▸ Try it
For this exercise, write each entry below out precisely and omit the pictures.

▸ Supplied records
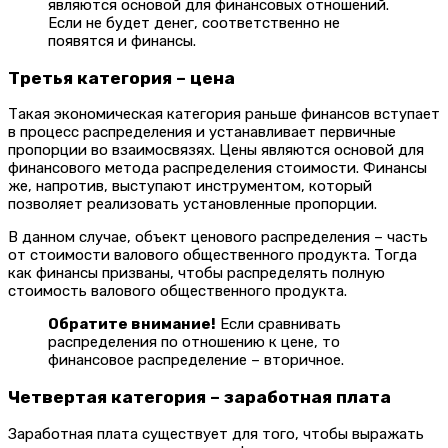
являются основой для финансовых отношений.
Если не будет денег, соответственно не
появятся и финансы.
Третья категория – цена
Такая экономическая категория раньше финансов вступает
в процесс распределения и устанавливает первичные
пропорции во взаимосвязях. Цены являются основой для
финансового метода распределения стоимости. Финансы
же, напротив, выступают инструментом, который
позволяет реализовать установленные пропорции.
В данном случае, объект ценового распределения – часть
от стоимости валового общественного продукта. Тогда
как финансы призваны, чтобы распределять полную
стоимость валового общественного продукта.
Обратите внимание!
Если сравнивать
распределения по отношению к цене, то
финансовое распределение – вторичное.
Четвертая категория – заработная плата
Заработная плата существует для того, чтобы выражать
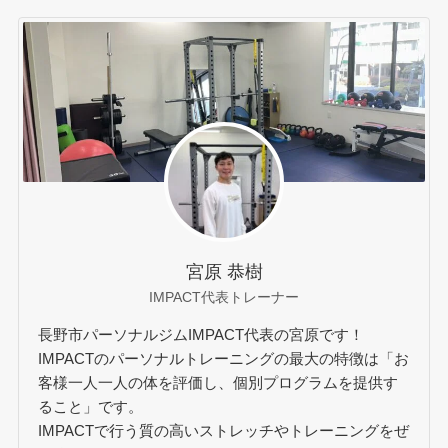
宮原 恭樹
IMPACT代表トレーナー
長野市パーソナルジムIMPACT代表の宮原です！
IMPACTのパーソナルトレーニングの最大の特徴は「お
客様一人一人の体を評価し、個別プログラムを提供す
ること」です。
IMPACTで行う質の高いストレッチやトレーニングをぜ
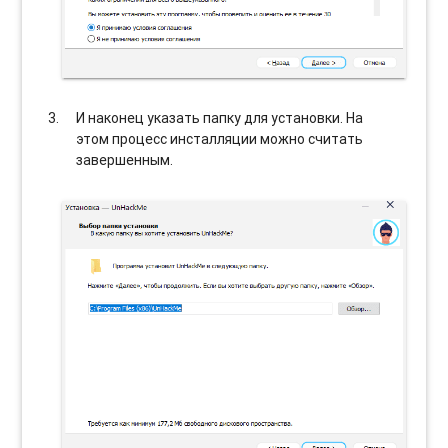
И наконец указать папку для установки. На
этом процесс инсталляции можно считать
завершенным.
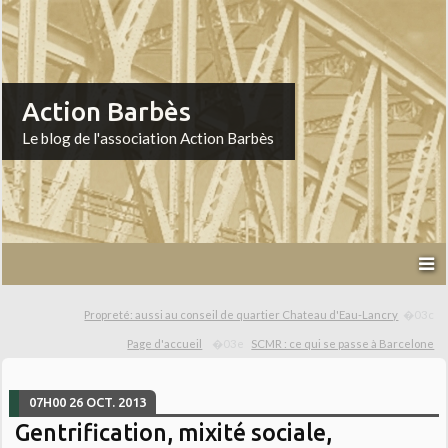
Action Barbès
Le blog de l'association Action Barbès
Propreté: aussi au conseil de quartier Chateau d'Eau-Lancry
Page d'accueil
SCMR : ce qui se passe à Barcelone
07H00
26
OCT. 2013
Gentrification, mixité sociale,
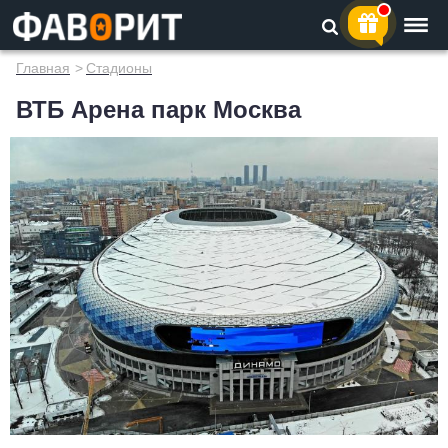
Главная
>
Стадионы
ВТБ Арена парк Москва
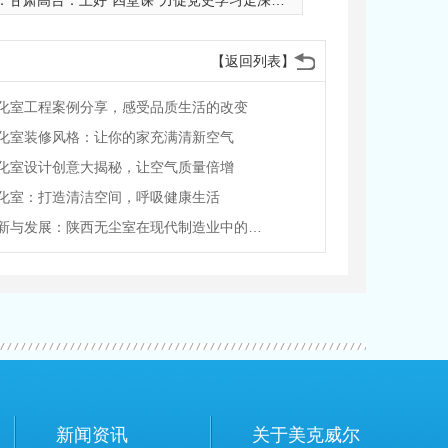
：
甘肃高台：上好“四堂课”力促党史学习走深走实
【返回列表】
化室工程案例分享，感受品质生活的改变
化室装修风格：让你的家充满清新空气
化室设计创意大揭秘，让空气质量倍增
化室：打造清洁空间，呼吸健康生活
技术创新与发展：陕西无尘室在现代制造业中的前景
新闻资讯
关于美克威尔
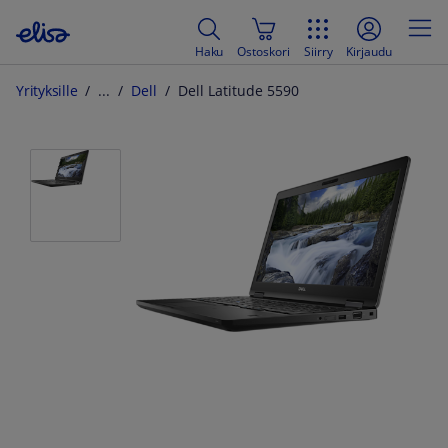
Haku
Ostoskori
Siirry
Kirjaudu
Yrityksille
Dell
Dell Latitude 5590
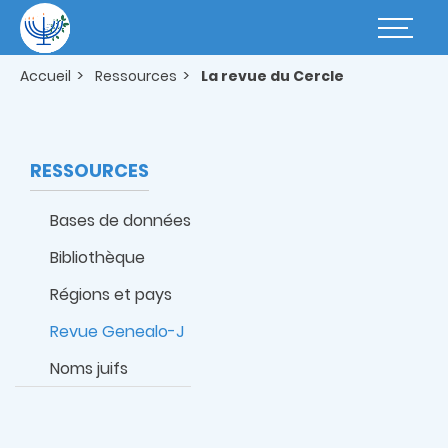
Aller
au
Basculer
contenu
la
principal
navigatio
Accueil
Ressources
La revue du Cercle
RESSOURCES
Bases de données
Bibliothèque
Régions et pays
Revue Genealo-J
Noms juifs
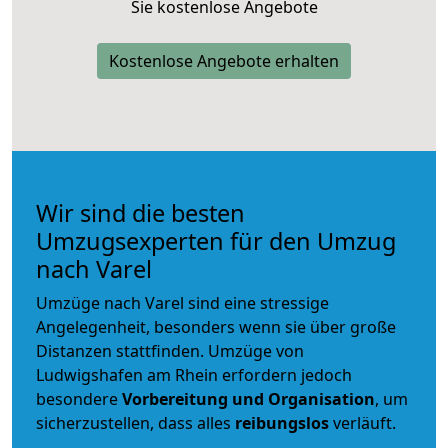
Sie kostenlose Angebote
Kostenlose Angebote erhalten
Wir sind die besten
Umzugsexperten für den Umzug
nach Varel
Umzüge nach Varel sind eine stressige
Angelegenheit, besonders wenn sie über große
Distanzen stattfinden. Umzüge von
Ludwigshafen am Rhein erfordern jedoch
besondere
Vorbereitung und Organisation
, um
sicherzustellen, dass alles
reibungslos
verläuft.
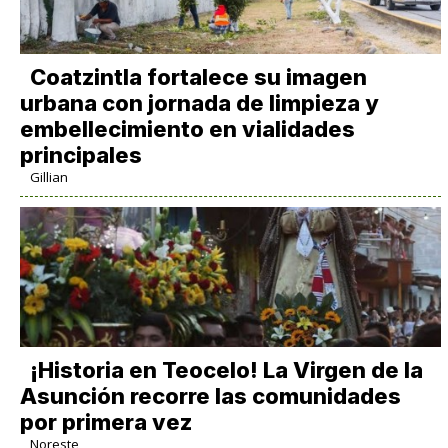
Coatzintla fortalece su imagen
urbana con jornada de limpieza y
embellecimiento en vialidades
principales
Gillian
​¡Historia en Teocelo! La Virgen de la
Asunción recorre las comunidades
por primera vez
Noreste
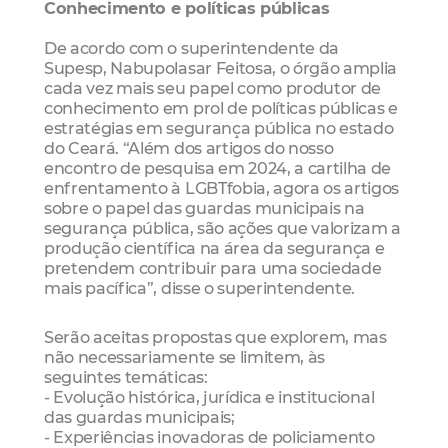
Conhecimento e políticas públicas
De acordo com o superintendente da
Supesp, Nabupolasar Feitosa, o órgão amplia
cada vez mais seu papel como produtor de
conhecimento em prol de políticas públicas e
estratégias em segurança pública no estado
do Ceará. “Além dos artigos do nosso
encontro de pesquisa em 2024, a cartilha de
enfrentamento à LGBTfobia, agora os artigos
sobre o papel das guardas municipais na
segurança pública, são ações que valorizam a
produção científica na área da segurança e
pretendem contribuir para uma sociedade
mais pacífica”, disse o superintendente.
Serão aceitas propostas que explorem, mas
não necessariamente se limitem, às
seguintes temáticas:
- Evolução histórica, jurídica e institucional
das guardas municipais;
- Experiências inovadoras de policiamento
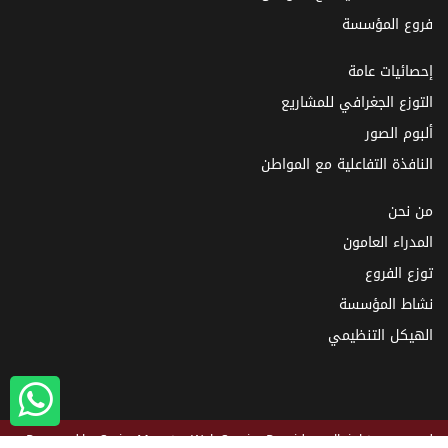
فروع المؤسسة
إحصائيات عامة
التوزع الجغرافي للمشاريع
ألبوم الصور
النافذة التفاعلية مع المواطن
من نحن
المدراء العامون
توزع الفروع
نشاط المؤسسة
الهيكل التنظيمي
Powered by
SyrianMonster
Web Service Provider - all rights reserved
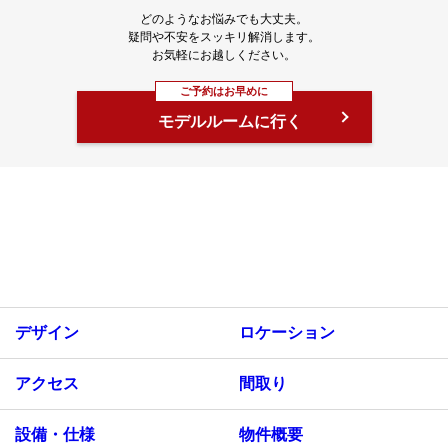
どのようなお悩みでも大丈夫。
疑問や不安をスッキリ解消します。
お気軽にお越しください。
ご予約はお早めに
モデルルームに行く
デザイン
ロケーション
アクセス
間取り
設備・仕様
物件概要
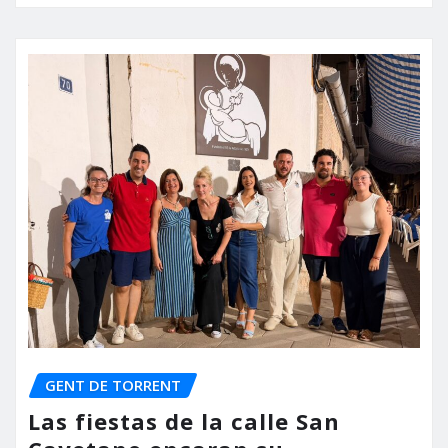
GENT DE TORRENT
Las fiestas de la calle San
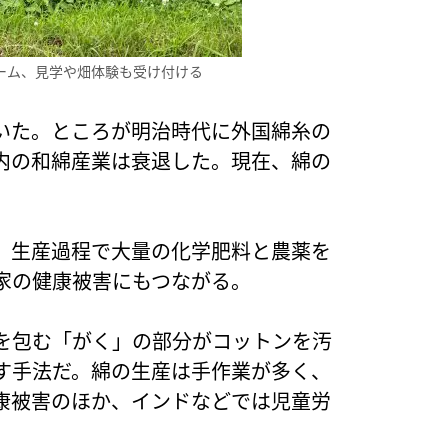
ァーム、見学や畑体験も受け付ける
いた。ところが明治時代に外国綿糸の
内の和綿産業は衰退した。現在、綿の
、生産過程で大量の化学肥料と農薬を
家の健康被害にもつながる。
を包む「がく」の部分がコットンを汚
す手法だ。綿の生産は手作業が多く、
康被害のほか、インドなどでは児童労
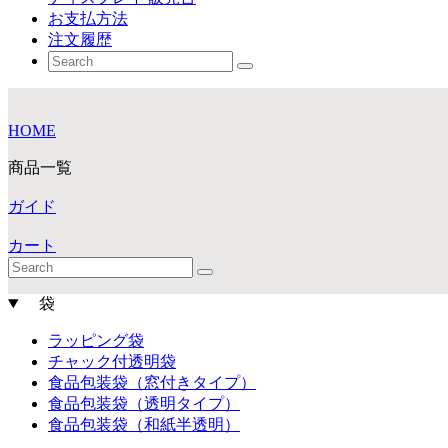
お支払方法
注文履歴
HOME
商品一覧
ガイド
カート
袋
ラッピング袋
チャック付透明袋
食品包装袋（窓付きタイプ）
食品包装袋（透明タイプ）
食品包装袋（和紙半透明）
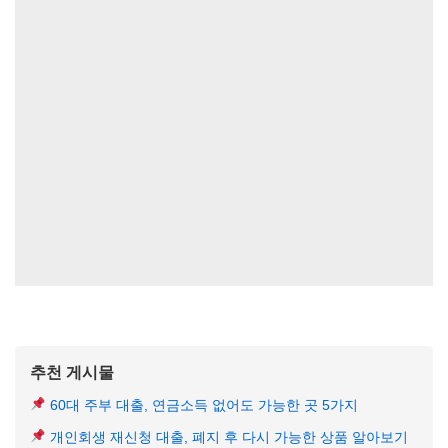
추천 게시물
60대 주부 대출, 연금소득 없어도 가능한 곳 5가지
개인회생 재신청 대출, 폐지 후 다시 가능한 상품 알아보기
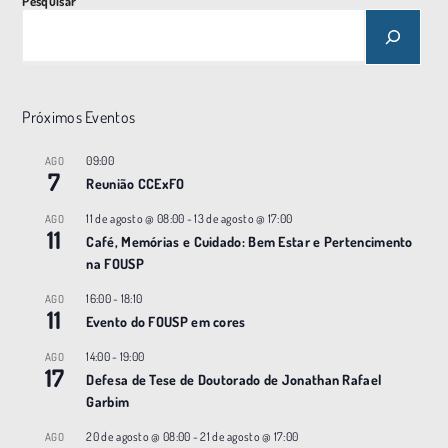
Pesquisar
Próximos Eventos
09:00
AGO
7
Reunião CCExFO
11 de agosto @ 08:00
-
13 de agosto @ 17:00
AGO
11
Café, Memórias e Cuidado: Bem Estar e Pertencimento
na FOUSP
16:00
-
18:10
AGO
11
Evento do FOUSP em cores
14:00
-
19:00
AGO
17
Defesa de Tese de Doutorado de Jonathan Rafael
Garbim
20 de agosto @ 08:00
-
21 de agosto @ 17:00
AGO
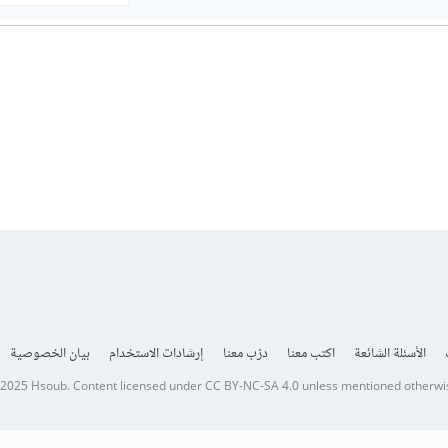
الأسئلة الشائعة
اكتب معنا
درّب معنا
إرشادات الاستخدام
بيان الخصوصية
 2025
Hsoub
.
Content licensed under
CC BY-NC-SA 4.0
unless mentioned otherwi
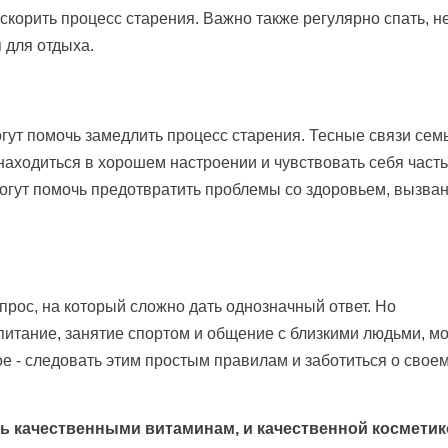
ускорить процесс старения. Важно также регулярно спать, н
 для отдыха.
ут помочь замедлить процесс старения. Тесные связи семь
находиться в хорошем настроении и чувствовать себя част
могут помочь предотвратить проблемы со здоровьем, вызва
прос, на который сложно дать однозначный ответ. Но
питание, занятие спортом и общение с близкими людьми, мо
е - следовать этим простым правилам и заботиться о свое
ь качественными витаминам, и качественной косметико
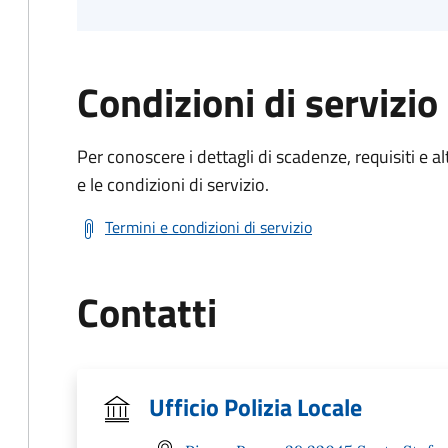
Condizioni di servizio
Per conoscere i dettagli di scadenze, requisiti e al
e le condizioni di servizio.
Termini e condizioni di servizio
Contatti
Ufficio Polizia Locale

▸ Task answer
являются основой для финансовых отношений.
Если не будет денег, соответственно не
появятся и финансы.
Третья категория – цена
Такая экономическая категория раньше финансов вступает
в процесс распределения и устанавливает первичные
пропорции во взаимосвязях. Цены являются основой для
финансового метода распределения стоимости. Финансы
же, напротив, выступают инструментом, который
позволяет реализовать установленные пропорции.
В данном случае, объект ценового распределения – часть
от стоимости валового общественного продукта. Тогда
как финансы призваны, чтобы распределять полную
стоимость валового общественного продукта.
Обратите внимание!
Если сравнивать
распределения по отношению к цене, то
финансовое распределение – вторичное.
Четвертая категория – заработная плата
Заработная плата существует для того, чтобы выражать
宮原 恭樹
IMPACT代表トレーナー
長野市パーソナルジムIMPACT代表の宮原です！
IMPACTのパーソナルトレーニングの最大の特徴は「お
客様一人一人の体を評価し、個別プログラムを提供す
ること」です。
IMPACTで行う質の高いストレッチやトレーニングをぜ
И наконец указать папку для установки. На
этом процесс инсталляции можно считать
завершенным.
Action Barbès
Le blog de l'association Action Barbès
Propreté: aussi au conseil de quartier Chateau d'Eau-Lancry
Page d'accueil
SCMR : ce qui se passe à Barcelone
07H00
26
OCT. 2013
Gentrification, mixité sociale,
Главная
>
Стадионы
ВТБ Арена парк Москва
：
甘肃高台：上好“四堂课”力促党史学习走深走实
【返回列表】
化室工程案例分享，感受品质生活的改变
化室装修风格：让你的家充满清新空气
化室设计创意大揭秘，让空气质量倍增
化室：打造清洁空间，呼吸健康生活
技术创新与发展：陕西无尘室在现代制造业中的前景
新闻资讯
关于美克威尔
Haku
Ostoskori
Siirry
Kirjaudu
Yrityksille
Dell
Dell Latitude 5590
Aller
au
Basculer
contenu
la
principal
navigatio
Accueil
Ressources
La revue du Cercle
RESSOURCES
Bases de données
Bibliothèque
Régions et pays
Revue Genealo-J
Noms juifs
Sie kostenlose Angebote
Kostenlose Angebote erhalten
Wir sind die besten
Umzugsexperten für den Umzug
nach Varel
Umzüge nach Varel sind eine stressige
Angelegenheit, besonders wenn sie über große
Distanzen stattfinden. Umzüge von
Ludwigshafen am Rhein erfordern jedoch
besondere
Vorbereitung und Organisation
, um
sicherzustellen, dass alles
reibungslos
verläuft.
Coatzintla fortalece su imagen
urbana con jornada de limpieza y
embellecimiento en vialidades
principales
Gillian
​¡Historia en Teocelo! La Virgen de la
Asunción recorre las comunidades
por primera vez
Noreste
Conhecimento e políticas públicas
De acordo com o superintendente da
Supesp, Nabupolasar Feitosa, o órgão amplia
cada vez mais seu papel como produtor de
conhecimento em prol de políticas públicas e
estratégias em segurança pública no estado
do Ceará. “Além dos artigos do nosso
encontro de pesquisa em 2024, a cartilha de
enfrentamento à LGBTfobia, agora os artigos
sobre o papel das guardas municipais na
segurança pública, são ações que valorizam a
produção científica na área da segurança e
pretendem contribuir para uma sociedade
mais pacífica”, disse o superintendente.
Serão aceitas propostas que explorem, mas
não necessariamente se limitem, às
seguintes temáticas:
- Evolução histórica, jurídica e institucional
das guardas municipais;
- Experiências inovadoras de policiamento
فروع المؤسسة
إحصائيات عامة
التوزع الجغرافي للمشاريع
ألبوم الصور
النافذة التفاعلية مع المواطن
من نحن
المدراء العامون
توزع الفروع
نشاط المؤسسة
الهيكل التنظيمي
Powered by
SyrianMonster
Web Service Provider - all rights reserved
どのようなお悩みでも大丈夫。
疑問や不安をスッキリ解消します。
お気軽にお越しください。
ご予約はお早めに
モデルルームに行く
デザイン
ロケーション
アクセス
間取り
設備・仕様
物件概要
GENT DE TORRENT
Las fiestas de la calle San
ァーム、見学や畑体験も受け付ける
いた。ところが明治時代に外国綿糸の
内の和綿産業は衰退した。現在、綿の
、生産過程で大量の化学肥料と農薬を
家の健康被害にもつながる。
を包む「がく」の部分がコットンを汚
す手法だ。綿の生産は手作業が多く、
康被害のほか、インドなどでは児童労
お支払方法
注文履歴
HOME
商品一覧
ガイド
カート
袋
ラッピング袋
チャック付透明袋
食品包装袋（窓付きタイプ）
食品包装袋（透明タイプ）
食品包装袋（和紙半透明）
추천 게시물
60대 주부 대출, 연금소득 없어도 가능한 곳 5가지
개인회생 재신청 대출, 폐지 후 다시 가능한 상품 알아보기
Pesquisar
Próximos Eventos
09:00
AGO
7
Reunião CCExFO
11 de agosto @ 08:00
-
13 de agosto @ 17:00
AGO
11
Café, Memórias e Cuidado: Bem Estar e Pertencimento
na FOUSP
16:00
-
18:10
AGO
11
Evento do FOUSP em cores
14:00
-
19:00
AGO
17
Defesa de Tese de Doutorado de Jonathan Rafael
Garbim
20 de agosto @ 08:00
-
21 de agosto @ 17:00
AGO
الأسئلة الشائعة
اكتب معنا
درّب معنا
إرشادات الاستخدام
بيان الخصوصية
 2025
Hsoub
.
Content licensed under
CC BY-NC-SA 4.0
unless mentioned otherwi
ускорить процесс старения. Важно также регулярно спать, н
 для отдыха.
ут помочь замедлить процесс старения. Тесные связи семь
находиться в хорошем настроении и чувствовать себя част
могут помочь предотвратить проблемы со здоровьем, вызва
прос, на который сложно дать однозначный ответ. Но
питание, занятие спортом и общение с близкими людьми, мо
е - следовать этим простым правилам и заботиться о свое
ь качественными витаминам, и качественной косметико
Condizioni di servizio
Per conoscere i dettagli di scadenze, requisiti e al
e le condizioni di servizio.
Termini e condizioni di servizio
Contatti
Ufficio Polizia Locale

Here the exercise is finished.